This property is what allows the dictionary to remain implicit rather than explicitly transmitted.
\begin{algorithm}
\caption{LZW decompression algorithm}
\label{alg:lzw-decompress}
\begin{algorithmic}
\Procedure{LZWDecompress}{codes}
\State Initialize dictionary with all single characters
\State $\text{code} \gets$ next available code
\State $w \gets \text{decode}(\text{codes}[0])$
\State $\text{output} \gets w$
\For{each code $c$ in $\text{codes}[1:]$}
\If{$c$ exists in dictionary}
\State $k \gets \text{decode}(c)$
\Else
\State $k \gets w + w[0]$ \quad \{handle special case\}
\EndIf
\State append $k$ to output
\State Add $w + k[0]$ to dictionary with code $\text{code}$
\State $\text{code} \gets \text{code} + 1$
\State $w \gets k$
\EndFor
\State \Return output
\EndProcedure
\end{algorithmic}
\end{algorithm}
LZW's advantages make it particularly valuable for certain applications.

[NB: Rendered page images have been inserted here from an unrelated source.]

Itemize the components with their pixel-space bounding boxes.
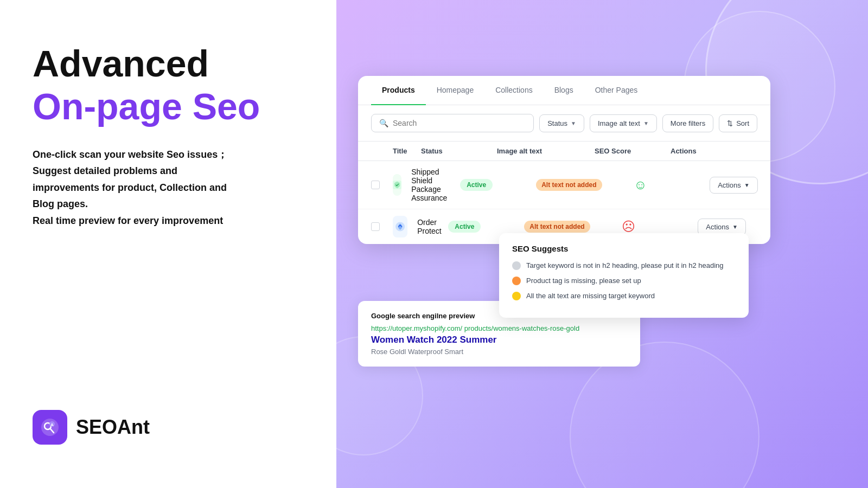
- logo-icon: A: [33, 410, 67, 445]
- row-checkbox[interactable]: [371, 181, 393, 189]
- search-input[interactable]: [393, 119, 526, 127]
- status-badge-row1: Active: [460, 179, 536, 191]
- logo-section: A SEOAnt: [33, 410, 304, 445]
- right-panel: Products Homepage Collections Blogs Othe…: [336, 0, 868, 488]
- alt-text-badge-row2: Alt text not added: [524, 221, 622, 233]
- tab-collections[interactable]: Collections: [484, 76, 543, 105]
- seo-dot-yellow: [512, 292, 521, 300]
- happy-face-icon: ☺: [634, 177, 647, 192]
- col-title: Title: [393, 147, 421, 155]
- tab-products[interactable]: Products: [371, 76, 426, 105]
- seo-item: Target keyword is not in h2 heading, ple…: [512, 261, 736, 271]
- description-text: One-click scan your website Seo issues； …: [33, 146, 293, 229]
- col-status: Status: [421, 147, 497, 155]
- search-box[interactable]: 🔍: [371, 114, 534, 132]
- row-checkbox[interactable]: [371, 222, 393, 231]
- status-filter-button[interactable]: Status ▼: [539, 114, 584, 132]
- sad-face-icon: ☹: [622, 219, 635, 234]
- tab-homepage[interactable]: Homepage: [426, 76, 485, 105]
- google-preview-description: Rose Goldl Waterproof Smart: [371, 348, 627, 356]
- main-card: Products Homepage Collections Blogs Othe…: [358, 76, 770, 244]
- chevron-down-icon: ▼: [732, 224, 738, 230]
- tabs-bar: Products Homepage Collections Blogs Othe…: [358, 76, 770, 105]
- tab-other-pages[interactable]: Other Pages: [584, 76, 649, 105]
- svg-text:A: A: [50, 422, 54, 427]
- product-thumbnail: [393, 216, 407, 237]
- seo-score-row2: ☹: [622, 219, 698, 234]
- seo-score-row1: ☺: [634, 177, 710, 192]
- actions-cell-row1: Actions ▼: [710, 177, 796, 194]
- product-thumbnail: [393, 174, 401, 196]
- col-seo-score: SEO Score: [595, 147, 671, 155]
- chevron-down-icon: ▼: [744, 182, 750, 188]
- headline-main: Advanced: [33, 43, 304, 84]
- google-preview-title: Women Watch 2022 Summer: [371, 335, 627, 345]
- seo-item: All the alt text are missing target keyw…: [512, 291, 736, 301]
- left-panel: Advanced On-page Seo One-click scan your…: [0, 0, 336, 488]
- seo-suggests-card: SEO Suggests Target keyword is not in h2…: [499, 233, 749, 318]
- headline-sub: On-page Seo: [33, 86, 304, 127]
- seo-dot-gray: [512, 261, 521, 270]
- logo-text: SEOAnt: [76, 416, 150, 439]
- col-checkbox: [371, 147, 393, 155]
- tab-blogs[interactable]: Blogs: [544, 76, 584, 105]
- product-name: Shipped Shield Package Assurance: [407, 168, 460, 202]
- seo-dot-orange: [512, 277, 521, 285]
- svg-point-0: [41, 419, 59, 436]
- more-filters-button[interactable]: More filters: [662, 114, 713, 132]
- table-row: Shipped Shield Package Assurance Active …: [358, 161, 770, 209]
- chevron-down-icon: ▼: [571, 120, 576, 126]
- product-name: Order Protect: [413, 218, 448, 235]
- actions-button-row2[interactable]: Actions ▼: [698, 219, 746, 235]
- table-header: Title Status Image alt text SEO Score Ac…: [358, 142, 770, 161]
- google-preview-url: https://utoper.myshopify.com/ products/w…: [371, 324, 627, 332]
- seo-suggests-title: SEO Suggests: [512, 244, 736, 253]
- chevron-down-icon: ▼: [643, 120, 649, 126]
- search-icon: 🔍: [379, 119, 388, 127]
- sort-icon: ⇅: [727, 119, 733, 127]
- status-badge-row2: Active: [448, 221, 524, 233]
- col-image-alt: Image alt text: [497, 147, 595, 155]
- alt-text-badge-row1: Alt text not added: [536, 179, 634, 191]
- col-actions: Actions: [671, 147, 757, 155]
- filters-row: 🔍 Status ▼ Image alt text ▼ More filters…: [358, 105, 770, 142]
- image-alt-filter-button[interactable]: Image alt text ▼: [590, 114, 657, 132]
- actions-button-row1[interactable]: Actions ▼: [710, 177, 758, 194]
- sort-button[interactable]: ⇅ Sort: [719, 114, 757, 132]
- actions-cell-row2: Actions ▼: [698, 219, 784, 235]
- seo-item: Product tag is missing, please set up: [512, 276, 736, 286]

First, it requires no statistical modeling
of the input data, making it applicable to diverse data types without prior analysis.
Second, the dictionary is built incrementally and implicitly, eliminating transmission overhead.
Third, it can achieve significant compression on data with repeating patterns, such as text, images, and structured data.
Fourth, the algorithm is relatively simple to implement and computationally efficient, with time complexity $O(n)$
where $n$ is the length of the input.
However, LZW has notable limitations. Its compression effectiveness is highly dependent on the structure and repetitiveness
of the input data. On truly random data with no repeating patterns, LZW can even increase the file size.
Additionally, the fixed size of the dictionary (typically 12 or 16 bits, allowing $2^12=4096$ or $2^16=65536$ entries)
limits its ability to adapt to arbitrarily large vocabularies of patterns.
When the dictionary becomes full, most implementations stop adding new entries, potentially reducing compression efficiency.
LZW has seen widespread practical deployment in compression standards and applications.
The GIF image format uses LZW compression, as does the TIFF image format in some variants.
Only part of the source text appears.